----- INPUT -----

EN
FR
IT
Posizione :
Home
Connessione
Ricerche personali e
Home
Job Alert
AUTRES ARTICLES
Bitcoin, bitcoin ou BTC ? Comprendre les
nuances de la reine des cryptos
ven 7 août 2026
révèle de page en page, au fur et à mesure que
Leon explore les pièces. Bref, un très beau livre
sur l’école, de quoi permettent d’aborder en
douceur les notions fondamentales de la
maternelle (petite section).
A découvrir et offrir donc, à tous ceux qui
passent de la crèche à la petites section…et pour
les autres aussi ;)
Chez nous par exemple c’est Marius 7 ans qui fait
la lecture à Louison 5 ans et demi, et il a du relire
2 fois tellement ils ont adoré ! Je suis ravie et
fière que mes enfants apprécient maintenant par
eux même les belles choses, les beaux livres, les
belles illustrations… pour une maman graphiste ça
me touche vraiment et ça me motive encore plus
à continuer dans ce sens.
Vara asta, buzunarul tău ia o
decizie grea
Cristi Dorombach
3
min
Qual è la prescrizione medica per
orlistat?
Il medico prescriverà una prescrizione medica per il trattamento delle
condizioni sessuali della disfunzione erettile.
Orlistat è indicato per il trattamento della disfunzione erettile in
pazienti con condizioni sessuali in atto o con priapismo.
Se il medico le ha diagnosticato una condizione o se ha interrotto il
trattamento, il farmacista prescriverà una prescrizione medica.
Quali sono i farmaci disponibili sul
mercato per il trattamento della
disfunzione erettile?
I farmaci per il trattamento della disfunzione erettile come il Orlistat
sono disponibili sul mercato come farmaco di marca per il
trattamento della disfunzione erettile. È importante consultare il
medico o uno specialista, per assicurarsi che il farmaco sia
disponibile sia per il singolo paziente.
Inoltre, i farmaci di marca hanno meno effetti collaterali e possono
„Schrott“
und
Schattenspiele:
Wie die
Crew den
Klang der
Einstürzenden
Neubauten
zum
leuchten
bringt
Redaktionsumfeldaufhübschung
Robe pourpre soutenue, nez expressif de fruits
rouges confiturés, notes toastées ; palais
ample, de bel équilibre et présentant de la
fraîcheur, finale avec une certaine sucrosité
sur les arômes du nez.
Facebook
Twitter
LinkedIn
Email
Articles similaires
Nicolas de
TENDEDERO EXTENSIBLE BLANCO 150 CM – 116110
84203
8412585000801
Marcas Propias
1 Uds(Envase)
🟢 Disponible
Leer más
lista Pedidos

-----

=== EXERCISE ===
Please reproduce the listing exactly, keeping every line as it is.

=== TASK ANSWER ===
EN
FR
IT
Posizione :
Home
Connessione
Ricerche personali e
Home
Job Alert
AUTRES ARTICLES
Bitcoin, bitcoin ou BTC ? Comprendre les
nuances de la reine des cryptos
ven 7 août 2026
révèle de page en page, au fur et à mesure que
Leon explore les pièces. Bref, un très beau livre
sur l’école, de quoi permettent d’aborder en
douceur les notions fondamentales de la
maternelle (petite section).
A découvrir et offrir donc, à tous ceux qui
passent de la crèche à la petites section…et pour
les autres aussi ;)
Chez nous par exemple c’est Marius 7 ans qui fait
la lecture à Louison 5 ans et demi, et il a du relire
2 fois tellement ils ont adoré ! Je suis ravie et
fière que mes enfants apprécient maintenant par
eux même les belles choses, les beaux livres, les
belles illustrations… pour une maman graphiste ça
me touche vraiment et ça me motive encore plus
à continuer dans ce sens.
Vara asta, buzunarul tău ia o
decizie grea
Cristi Dorombach
3
min
Qual è la prescrizione medica per
orlistat?
Il medico prescriverà una prescrizione medica per il trattamento delle
condizioni sessuali della disfunzione erettile.
Orlistat è indicato per il trattamento della disfunzione erettile in
pazienti con condizioni sessuali in atto o con priapismo.
Se il medico le ha diagnosticato una condizione o se ha interrotto il
trattamento, il farmacista prescriverà una prescrizione medica.
Quali sono i farmaci disponibili sul
mercato per il trattamento della
disfunzione erettile?
I farmaci per il trattamento della disfunzione erettile come il Orlistat
sono disponibili sul mercato come farmaco di marca per il
trattamento della disfunzione erettile. È importante consultare il
medico o uno specialista, per assicurarsi che il farmaco sia
disponibile sia per il singolo paziente.
Inoltre, i farmaci di marca hanno meno effetti collaterali e possono
„Schrott“
und
Schattenspiele:
Wie die
Crew den
Klang der
Einstürzenden
Neubauten
zum
leuchten
bringt
Redaktionsumfeldaufhübschung
Robe pourpre soutenue, nez expressif de fruits
rouges confiturés, notes toastées ; palais
ample, de bel équilibre et présentant de la
fraîcheur, finale avec une certaine sucrosité
sur les arômes du nez.
Facebook
Twitter
LinkedIn
Email
Articles similaires
Nicolas de
TENDEDERO EXTENSIBLE BLANCO 150 CM – 116110
84203
8412585000801
Marcas Propias
1 Uds(Envase)
🟢 Disponible
Leer más
lista Pedidos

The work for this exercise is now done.